In response to a request from the United States, Japanese Prime Minister Fumio Kishida confirmed on Wednesday that his country will release part of its strategic petroleum reserves for the first time to curb elevated crude oil prices.
"We have been working with the United States to stabilize the international oil market and we have decided to join the United States in selling part of our national oil reserves in a way that does not contravene existing (Japanese) oil reserve law," said Kishida, referring to a law that limits Japanese oil releases for purposes such as responding to disasters and political turmoil overseas.
"We would like to urge oil-producing nations to expand production, take countermeasures for each industry, like agriculture and fisheries, and ease the sharp hike in gasoline and oil prices to the fullest extent."
Kishida's confirmation came a day after US President Joe Biden announced that Washington will release 50 million barrels of oil from strategic reserves in coordination with other countries to bring down gasoline prices, which became a sore spot for consumers and a big contributor to inflation.
Industry Minister Koichi Hagiuda said the release of oil would amount to hundreds of thousands of kiloliters, but the timing of the release is still "under consideration".
"We will be in step with the United States and other nations concerned," Hagiuda said. "The stability of oil prices is important in realizing an economic recovery."
According to Japanese law, the government needs to reserve an amount equivalent to 90 or more days of import volume, while the private sector has to reserve 70 or more days of consumption volume, meaning that the country must have enough oil for 160 days of consumption.
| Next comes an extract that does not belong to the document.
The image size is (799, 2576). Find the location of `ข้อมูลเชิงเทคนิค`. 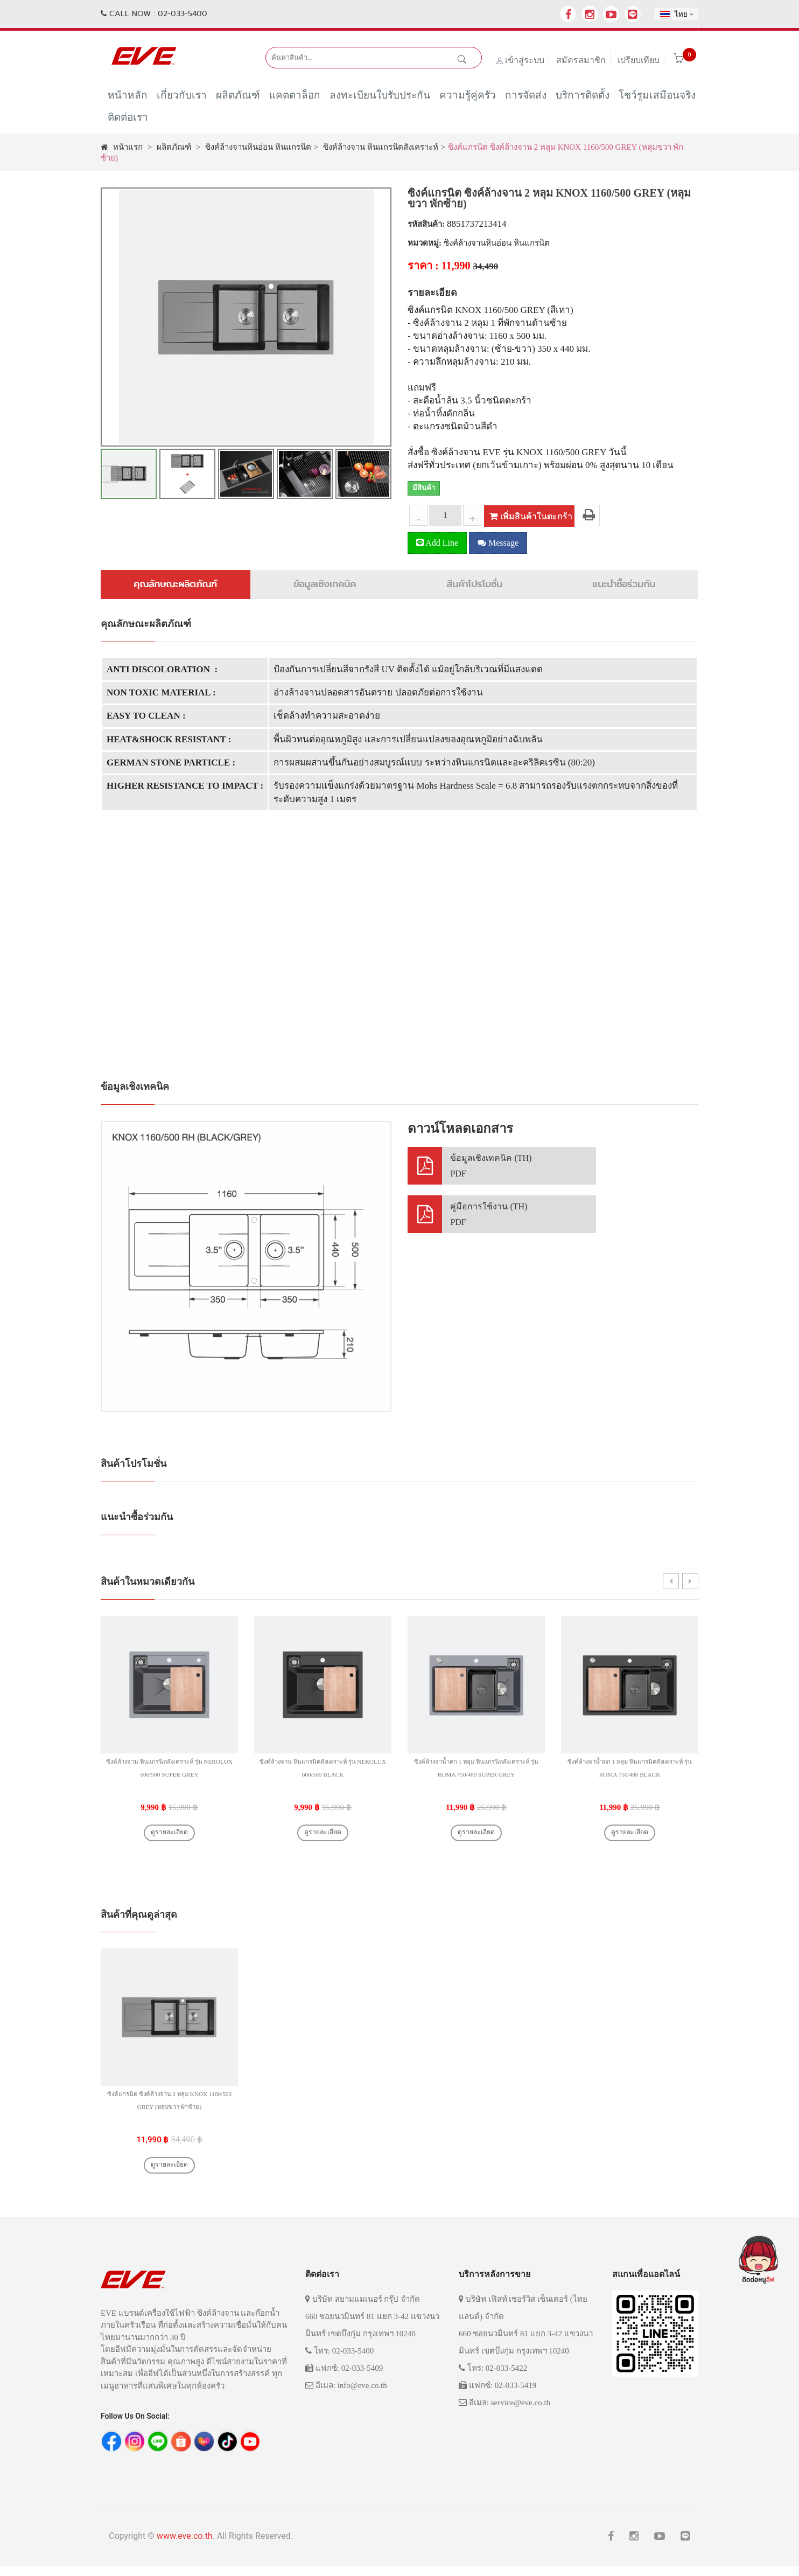

ข้อมูลเชิงเทคนิค is located at coordinates (324, 584).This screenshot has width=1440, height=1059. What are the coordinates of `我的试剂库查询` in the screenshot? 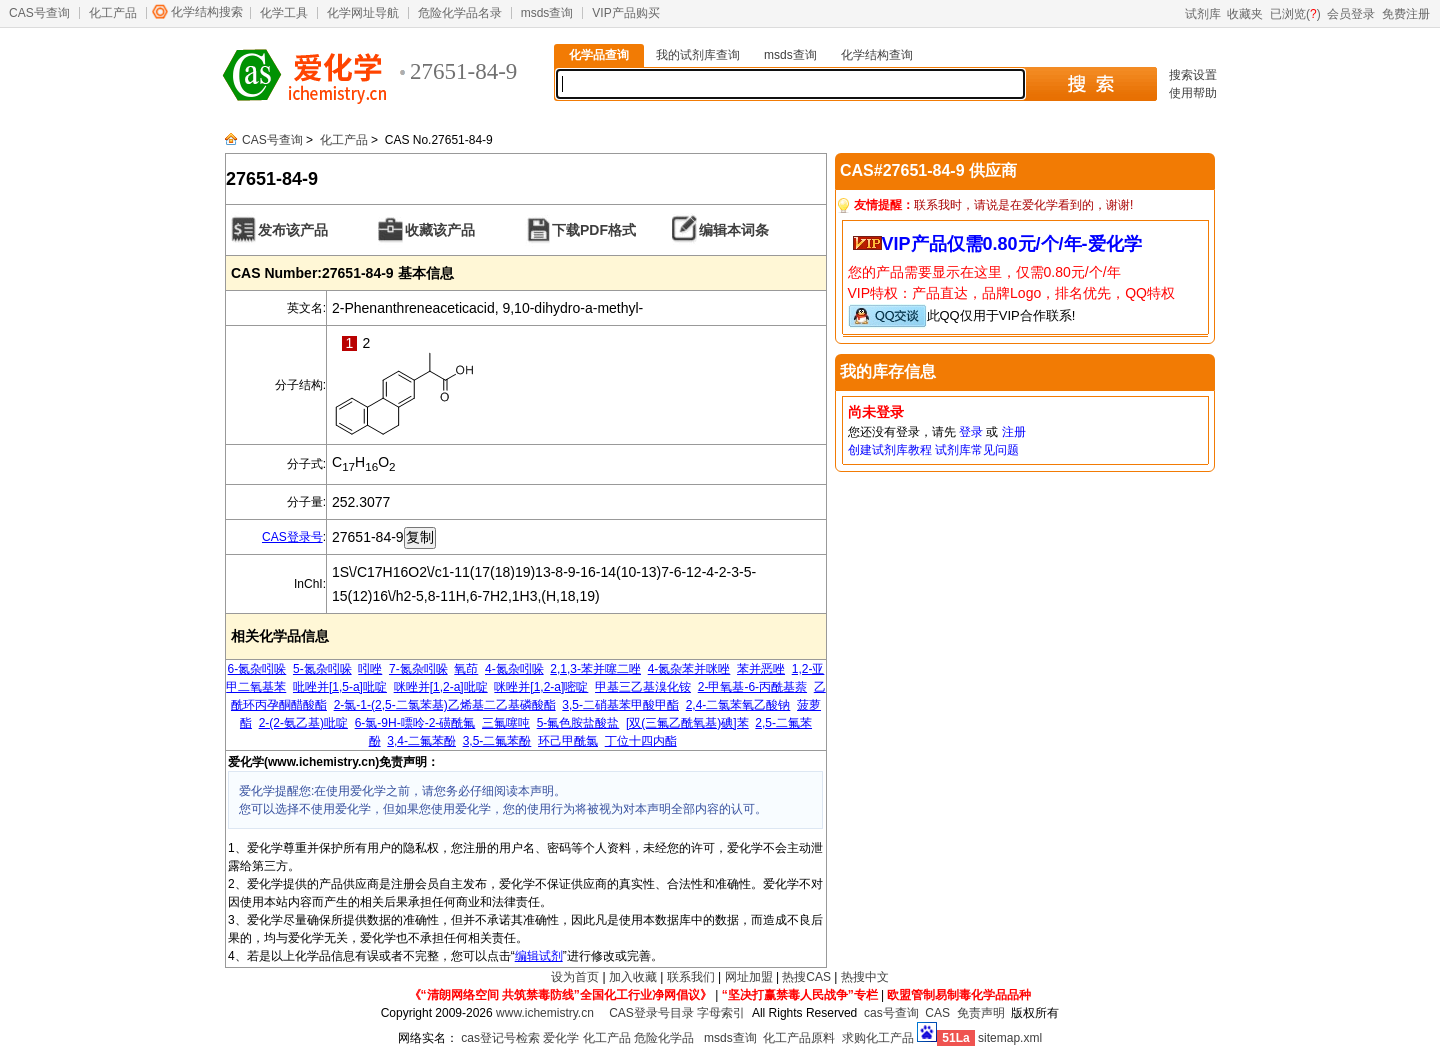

Data showed that by the end of September, Japan had reserves for 242 days of domestic consumption, of which 145 days' worth were state-owned and 90 days held by the private sector, with the remaining volume jointly stored with oil-producing countries.
However, Nikkei reported that Japan only wants to release roughly 4.2 million barrels, or the equivalent of one to two days of the country's consumption.
"The Japanese government has been hesitant to tap into its stockpiles as it could deplete reserves on hand for natural disasters, but a senior industry ministry official said earlier it was 'not an option' to refuse the US' request," reported Kyodo News citing unidentified sources.
Also on Wednesday, Foreign Ministry spokesman Zhao Lijian told reporters in a news conference that China will release crude oil from its reserves in accordance with its practical needs, and it will make relevant information public if it takes action.
"China is in close communication with oil-producing and oil-consuming countries, and will maintain communication and cooperation to ensure the long-term stability of the oil market," Zhao said.